Des robes de soirée aux chasubles papales : le parcours singulier du Libanais Maged Bou Tanous

Il ne donne pas de défilé, ce serait sacrilège ! À défaut, les créations du couturier libanais de l’Église maronite sont l’objet d’expositions régulières qui attirent un public fasciné. Ce mardi, lors de la messe papale, la chape de Léon XIV témoignera de son talent.
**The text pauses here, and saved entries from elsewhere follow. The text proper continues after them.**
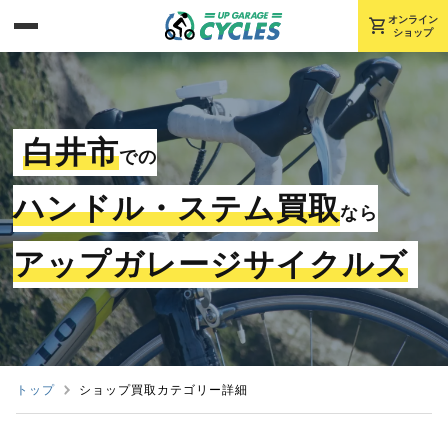
shopping_cart
オンライン
ショップ
白井市
での
ハンドル・ステム買取
なら
アップガレージサイクルズ
トップ
ショップ買取カテゴリー詳細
Des robes de soirée aux chasubles papales : le parcours singulier du Libanais Maged Bou Tanous

La chasuble papale créée par le couturier libanais surnommé « le couturier des papes ». Photo tirée du compte Instagram de Maged Bou Tanous

Mardi 3 décembre, lors de la grand-messe de la paix qu’officiera Léon XIV au front de mer de Beyrouth, le pape revêtira une chasuble particulière. En ce temps de l’Avent qui est attente et méditation, le violet est de rigueur dans la liturgie latine. C’est donc le violet et l’or -couleur de gloire et de lumière- qu’a travaillés Maged Bou Tanous pour ce vêtement rituel. La croix syriaque en mosaïque, entourée, en guirlandes, de rameaux d’olivier, symbole de paix, de cèdre symbole de la présence divine, et de chêne, symbole de l’ancrage des Libanais dans leur terre, ainsi que du sacré-cœur enflammé, figurant sur les armoiries papales de Léon XIV : tout un message iconographique se déploie en broderies délicates sur ce vêtement créé par le couturier libanais que l’on surnomme « le couturier des papes ».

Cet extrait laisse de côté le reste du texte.